By definition, a crisis is caused by a major, temporary change. Don’t fall into the trap of managing the temporary crisis itself, instead of managing through the crisis. Of course, some people need to focus on figuring out how to stop the Coronavirus. And we need to give them all the support we can. At the same time, those of us stewarding brands need to stay out of their way while preparing the way for our brands to emerge from the crisis even stronger than before.

The suggested framework is to think in terms of physical safety, reputation and finances – in that order. The fundamental approach is to prepare in advance, react to events and bridge the gaps while keeping in mind that leading through a crisis is about inspiring and enabling others to get things vaguely right quickly, and then adapt along the way – with clarity around direction, leadership and roles.

The essence of the approach, per my earlier article on Learnings from Boeing’s 737 Max, Coca-Cola and Procter & Gamble on Crisis Management, is:

1.    PREPARE IN ADVANCE: The better you have anticipated possible scenarios, the more prepared you are, the more confidence you will have when crises strike.

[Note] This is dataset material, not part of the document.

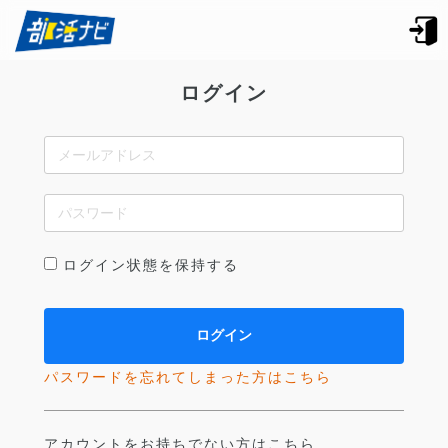
ログイン
ログイン状態を保持する
パスワードを忘れてしまった方はこちら
アカウントをお持ちでない方はこちら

  • Establish crisis management protocols, explicitly including early communication protocols.
  • Identify and train crisis management teams (with clear leadership and roles.)
  • Preposition human, financial, and operational resources.

2.    REACT TO EVENTS: The reason you prepare is so that all can react quickly and flexibility to the situation they face. Don’t over-think this. Let people do what they prepared to do.

  • Figure out if the event or issue is temporary or enduring, with a minor or major impact. Treat it as a crisis if it’s temporary with a major impact.
  • Then turn your crisis management team loose to respond to the events. This is where all the hard work of preparation pays off.

3.    BRIDGE THE GAPS. In a crisis, there is inevitably a gap between the desired and current state of affairs. Rectify that by bridging those gaps in the:

  • Situation – implementing a response to the current crisis, iterating through i) situational questions, ii) choosing situational objectives and intent across physical safety, reputational, and financial issues – in that order, iii) bridging gaps between the current reality and those objectives before going back to assess the new situation.
  • Response – improving capabilities to respond to future crises.
  • Prevention – reducing the risk of future crises happening in the first place.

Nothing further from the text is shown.